Longue de 72 km, l’autoroute A54 relie Nîmes à Salon-de-Provence. A 3 km de la sortie Nîmes-centre, en continuant vers le sud, le voyageur pourra s’arrêter à l’aire de repos de Caissargues. S’étendant sur 53 hectares, c’est l’une des plus grandes du sud de la France, et certainement la plus étonnante.  On y trouve en effet un immense jardin, avec une pelouse de 700 mètres de long, un musée archéologique, et surtout une colonnade incongrue. Les vestiges d’un temple romain ? Non, les restes du Théâtre de Nîmes, victime collatérale d’une vengeance dérisoire. Voici la désolante histoire d’Eva Closset, une cantatrice ratée, asthmatique et pyromane, aux instincts maternels contrariés.

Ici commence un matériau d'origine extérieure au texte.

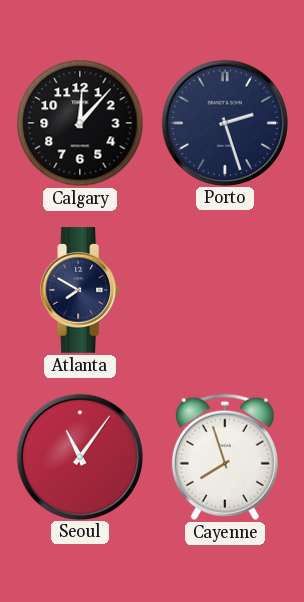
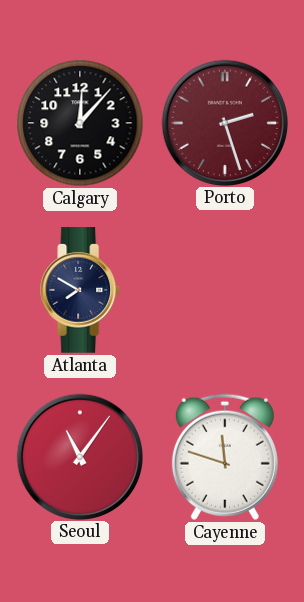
Porto dial: navy -> burgundy
Cayenne: 7:57 -> 11:48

© Arria Belli pour Wikipedia

Originaire de Liège, Eva Closset a démarré une carrière de chanteuse lyrique dans les années 40. Elle interprète des rôles de contralto dans Carmen ou Traviata (on peut imaginer qu’elle chante Mercédès ou Flora plutôt que les premiers rôles). En 1947, elle se découvre asthmatique : elle doit abandonner les premiers plans, réussit quelque temps à se maintenir choriste, souffleuse, mais la descente aux enfers continue. Parallèlement, elle et son mari ont recueilli son neveu, Henri José Faès, fils de sa sœur (pas de père de Faes, donc). L’enfant est né hors mariage, et pour éviter le scandale, Eva en est devenu la tutrice avant, semble-t-il, de l’adopter. Mais Eva est plutôt volage et le couple finit par divorcer. Sans enfant, elle reporte toute son affection sur José et rêve d’en faire une star, d’autant plus vivement que sa propre carrière s’étiole : par procuration, elle lui rêve un succès dont la prespective laisse pourtant le jeune homme indifférent. Eva Closset arrive à Nîmes début octobre 1952 : elle a été embauchée comme choriste pour la saison. Elle est venue avec son cher beau-fils et loue un modeste studio meublé dans le centre de Nîmes (le quartier de l’Ecusson), rue de la Maison Carrée, à proximité immédiate du théâtre. Eva a 47 ans, José n’en a que 20. On jase un peu. Eva réussit à convaincre Francis Lenzi, codirecteur du théâtre, avec Ferdinand Aymé, d’engager également José comme ténor dans les chœurs (la rumeur prétendra plus tard qu’elle aurait usé de ses charmes pour arriver à ses fins, mais rien ne vient appuyer celle-ci). La saison commence. Le samedi 24 octobre, on donne La Juive. Le dimanche 25, en matinée, Mado Robin interprète Lakmé. En soirée, Les Pêcheurs de perles sont à l’affiche avec Ernest Blanc. Après seulement trois représentations, il faut se rendre à l’évidence : José n’est pas du tout à la hauteur. Vu le rythme, on le comprend un peu (Guillaume Tell est programmé pour le samedi suivant !), mais il n’a surtout aucun talent (et d’ailleurs, il s’en fiche !). Il est licencié le 26 octobre.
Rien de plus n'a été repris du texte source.